(Materials provided begins)

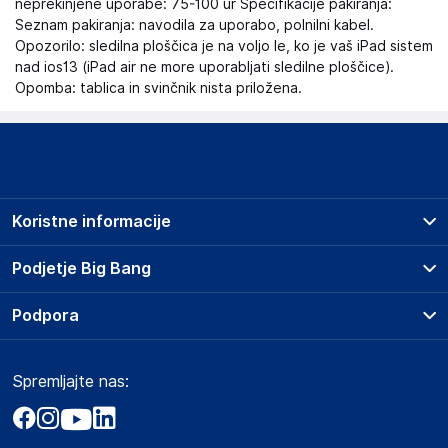
neprekinjene uporabe: 75-100 ur Specifikacije pakiranja:
Seznam pakiranja: navodila za uporabo, polnilni kabel.
Opozorilo: sledilna ploščica je na voljo le, ko je vaš iPad sistem
nad ios13 (iPad air ne more uporabljati sledilne ploščice).
Opomba: tablica in svinčnik nista priložena.
Koristne informacije
Prodajna mesta
Podjetje Big Bang
Splošni pogoji
O podjetju
Podpora
Storitve
Kontakti
Dostava, vnos in odvoz
Pogosta vprašanja
Družbena odgovornost
Načini plačila
Spremljajte nas:
Marketplace
Obvestila za javnost
Nakup na obroke
Kako oddati naročilo?
Akt o digitalnih storitvah
Zavarovanje izdelkov
Vračila in reklamacije
Prodaja podjetjem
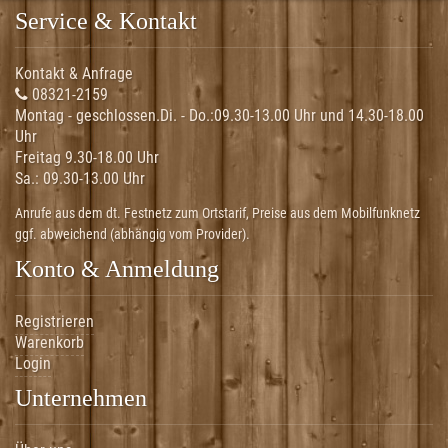
Service & Kontakt
Kontakt & Anfrage
08321-2159
Montag - geschlossen.Di. - Do.:
09.30-13.00 Uhr und 14.30-18.00
Uhr
Freitag 9.30-18.00 Uhr
Sa.:
09.30-13.00 Uhr
Anrufe aus dem dt. Festnetz zum Ortstarif, Preise aus dem Mobilfunknetz
ggf. abweichend (abhängig vom Provider).
Konto & Anmeldung
Registrieren
Warenkorb
Login
Unternehmen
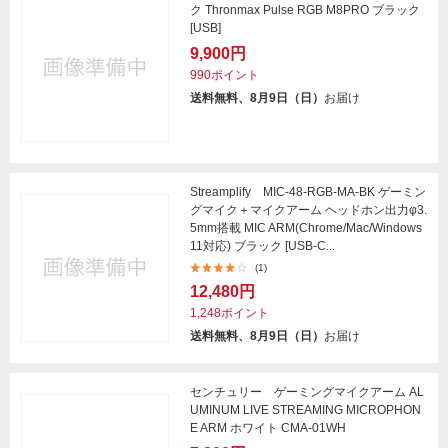
ク Thronmax Pulse RGB M8PRO ブラック
[USB]
9,900円
990ポイント
送料無料、8月9日（日）
お届け
Streamplify MIC-48-RGB-MA-BK ゲーミン
グマイク＋マイクアーム ヘッドホン出力φ3.
5mm搭載 MIC ARM(Chrome/Mac/Windows
11対応) ブラック [USB-C...
(1)
12,480円
1,248ポイント
送料無料、8月9日（日）
お届け
センチュリー ゲーミングマイクアーム AL
UMINUM LIVE STREAMING MICROPHON
E ARM ホワイト CMA-01WH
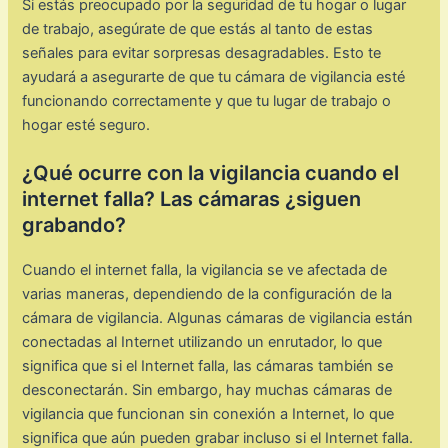
Si estás preocupado por la seguridad de tu hogar o lugar
de trabajo, asegúrate de que estás al tanto de estas
señales para evitar sorpresas desagradables. Esto te
ayudará a asegurarte de que tu cámara de vigilancia esté
funcionando correctamente y que tu lugar de trabajo o
hogar esté seguro.
¿Qué ocurre con la vigilancia cuando el
internet falla? Las cámaras ¿siguen
grabando?
Cuando el internet falla, la vigilancia se ve afectada de
varias maneras, dependiendo de la configuración de la
cámara de vigilancia. Algunas cámaras de vigilancia están
conectadas al Internet utilizando un enrutador, lo que
significa que si el Internet falla, las cámaras también se
desconectarán. Sin embargo, hay muchas cámaras de
vigilancia que funcionan sin conexión a Internet, lo que
significa que aún pueden grabar incluso si el Internet falla.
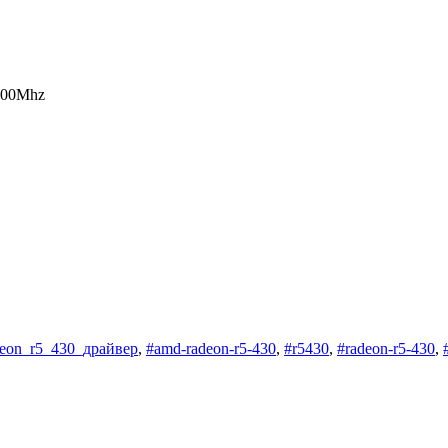
500Mhz
eon_r5_430_драйвер
,
#amd-radeon-r5-430
,
#r5430
,
#radeon-r5-430
,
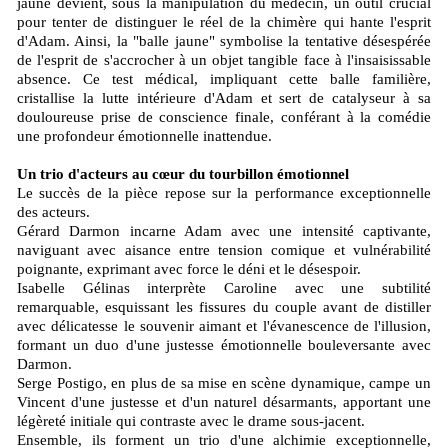
jaune devient, sous la manipulation du médecin, un outil crucial
pour tenter de distinguer le réel de la chimère qui hante l'esprit
d'Adam. Ainsi, la "balle jaune" symbolise la tentative désespérée
de l'esprit de s'accrocher à un objet tangible face à l'insaisissable
absence. Ce test médical, impliquant cette balle familière,
cristallise la lutte intérieure d'Adam et sert de catalyseur à sa
douloureuse prise de conscience finale, conférant à la comédie
une profondeur émotionnelle inattendue.
Un trio d'acteurs au cœur du tourbillon émotionnel
Le succès de la pièce repose sur la performance exceptionnelle
des acteurs.
Gérard Darmon incarne Adam avec une intensité captivante,
naviguant avec aisance entre tension comique et vulnérabilité
poignante, exprimant avec force le déni et le désespoir.
Isabelle Gélinas interprète Caroline avec une subtilité
remarquable, esquissant les fissures du couple avant de distiller
avec délicatesse le souvenir aimant et l'évanescence de l'illusion,
formant un duo d'une justesse émotionnelle bouleversante avec
Darmon.
Serge Postigo, en plus de sa mise en scène dynamique, campe un
Vincent d'une justesse et d'un naturel désarmants, apportant une
légèreté initiale qui contraste avec le drame sous-jacent.
Ensemble, ils forment un trio d'une alchimie exceptionnelle,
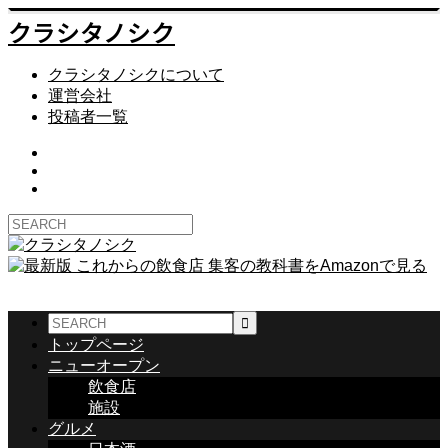
クラシタノシク
クラシタノシクについて
運営会社
投稿者一覧
トップページ
ニューオープン
飲食店
施設
グルメ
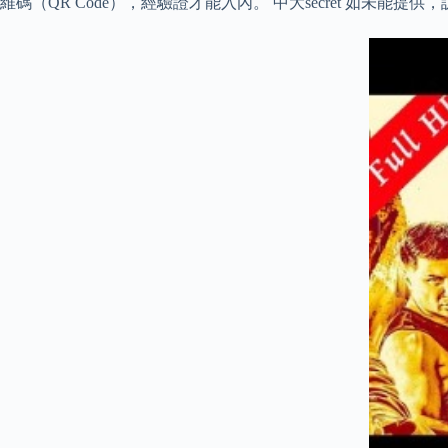
維碼（QR Code），經驗證才能入內。 中大secret 如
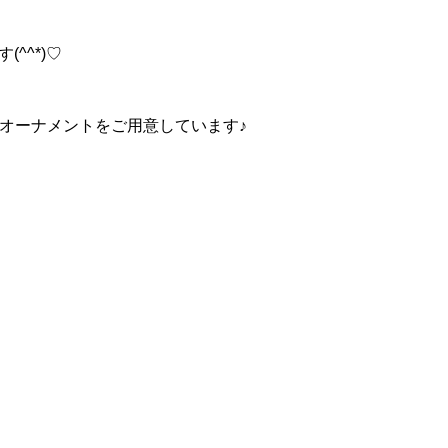
^^*)♡
製オーナメントをご用意しています♪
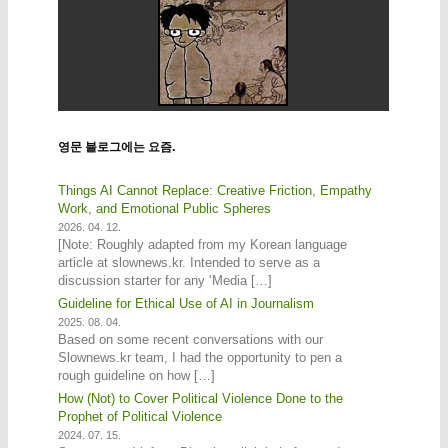
영문 블로그에는 요즘.
Things AI Cannot Replace: Creative Friction, Empathy
Work, and Emotional Public Spheres
2026. 04. 12.
[Note: Roughly adapted from my Korean language
article at slownews.kr. Intended to serve as a
discussion starter for any ‘Media […]
Guideline for Ethical Use of AI in Journalism
2025. 08. 04.
Based on some recent conversations with our
Slownews.kr team, I had the opportunity to pen a
rough guideline on how […]
How (Not) to Cover Political Violence Done to the
Prophet of Political Violence
2024. 07. 15.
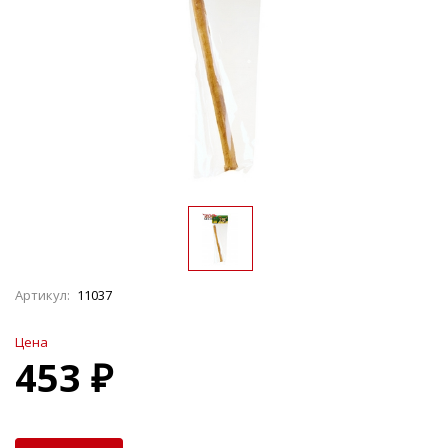
Артикул:
11037
Цена
453 ₽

(Materials provided ends)

*The problem:* Everything in the data above, apart from the pictures, should be retyped exactly.

*Answer to this exercise:*
neprekinjene uporabe: 75-100 ur Specifikacije pakiranja:
Seznam pakiranja: navodila za uporabo, polnilni kabel.
Opozorilo: sledilna ploščica je na voljo le, ko je vaš iPad sistem
nad ios13 (iPad air ne more uporabljati sledilne ploščice).
Opomba: tablica in svinčnik nista priložena.
Koristne informacije
Prodajna mesta
Podjetje Big Bang
Splošni pogoji
O podjetju
Podpora
Storitve
Kontakti
Dostava, vnos in odvoz
Pogosta vprašanja
Družbena odgovornost
Načini plačila
Spremljajte nas:
Marketplace
Obvestila za javnost
Nakup na obroke
Kako oddati naročilo?
Akt o digitalnih storitvah
Zavarovanje izdelkov
Vračila in reklamacije
Prodaja podjetjem
Service & Kontakt
Kontakt & Anfrage
08321-2159
Montag - geschlossen.Di. - Do.:
09.30-13.00 Uhr und 14.30-18.00
Uhr
Freitag 9.30-18.00 Uhr
Sa.:
09.30-13.00 Uhr
Anrufe aus dem dt. Festnetz zum Ortstarif, Preise aus dem Mobilfunknetz
ggf. abweichend (abhängig vom Provider).
Konto & Anmeldung
Registrieren
Warenkorb
Login
Unternehmen
ク Thronmax Pulse RGB M8PRO ブラック
[USB]
9,900円
990ポイント
送料無料、8月9日（日）
お届け
Streamplify MIC-48-RGB-MA-BK ゲーミン
グマイク＋マイクアーム ヘッドホン出力φ3.
5mm搭載 MIC ARM(Chrome/Mac/Windows
11対応) ブラック [USB-C...
(1)
12,480円
1,248ポイント
送料無料、8月9日（日）
お届け
センチュリー ゲーミングマイクアーム AL
UMINUM LIVE STREAMING MICROPHON
E ARM ホワイト CMA-01WH
Si estás preocupado por la seguridad de tu hogar o lugar
de trabajo, asegúrate de que estás al tanto de estas
señales para evitar sorpresas desagradables. Esto te
ayudará a asegurarte de que tu cámara de vigilancia esté
funcionando correctamente y que tu lugar de trabajo o
hogar esté seguro.
¿Qué ocurre con la vigilancia cuando el
internet falla? Las cámaras ¿siguen
grabando?
Cuando el internet falla, la vigilancia se ve afectada de
varias maneras, dependiendo de la configuración de la
cámara de vigilancia. Algunas cámaras de vigilancia están
conectadas al Internet utilizando un enrutador, lo que
significa que si el Internet falla, las cámaras también se
desconectarán. Sin embargo, hay muchas cámaras de
vigilancia que funcionan sin conexión a Internet, lo que
significa que aún pueden grabar incluso si el Internet falla.
500Mhz
eon_r5_430_драйвер
,
#amd-radeon-r5-430
,
#r5430
,
#radeon-r5-430
,
jaune devient, sous la manipulation du médecin, un outil crucial
pour tenter de distinguer le réel de la chimère qui hante l'esprit
d'Adam. Ainsi, la "balle jaune" symbolise la tentative désespérée
de l'esprit de s'accrocher à un objet tangible face à l'insaisissable
absence. Ce test médical, impliquant cette balle familière,
cristallise la lutte intérieure d'Adam et sert de catalyseur à sa
douloureuse prise de conscience finale, conférant à la comédie
une profondeur émotionnelle inattendue.
Un trio d'acteurs au cœur du tourbillon émotionnel
Le succès de la pièce repose sur la performance exceptionnelle
des acteurs.
Gérard Darmon incarne Adam avec une intensité captivante,
naviguant avec aisance entre tension comique et vulnérabilité
poignante, exprimant avec force le déni et le désespoir.
Isabelle Gélinas interprète Caroline avec une subtilité
remarquable, esquissant les fissures du couple avant de distiller
avec délicatesse le souvenir aimant et l'évanescence de l'illusion,
formant un duo d'une justesse émotionnelle bouleversante avec
Darmon.
Serge Postigo, en plus de sa mise en scène dynamique, campe un
Vincent d'une justesse et d'un naturel désarmants, apportant une
légèreté initiale qui contraste avec le drame sous-jacent.
Ensemble, ils forment un trio d'une alchimie exceptionnelle,
クラシタノシク
クラシタノシクについて
運営会社
投稿者一覧
トップページ
ニューオープン
飲食店
施設
グルメ
維碼（QR Code），經驗證才能入內。 中大secret 如
^^*)♡
製オーナメントをご用意しています♪
영문 블로그에는 요즘.
Things AI Cannot Replace: Creative Friction, Empathy
Work, and Emotional Public Spheres
2026. 04. 12.
[Note: Roughly adapted from my Korean language
article at slownews.kr. Intended to serve as a
discussion starter for any ‘Media […]
Guideline for Ethical Use of AI in Journalism
2025. 08. 04.
Based on some recent conversations with our
Slownews.kr team, I had the opportunity to pen a
rough guideline on how […]
How (Not) to Cover Political Violence Done to the
Prophet of Political Violence
2024. 07. 15.
Артикул:
11037
Цена
453 ₽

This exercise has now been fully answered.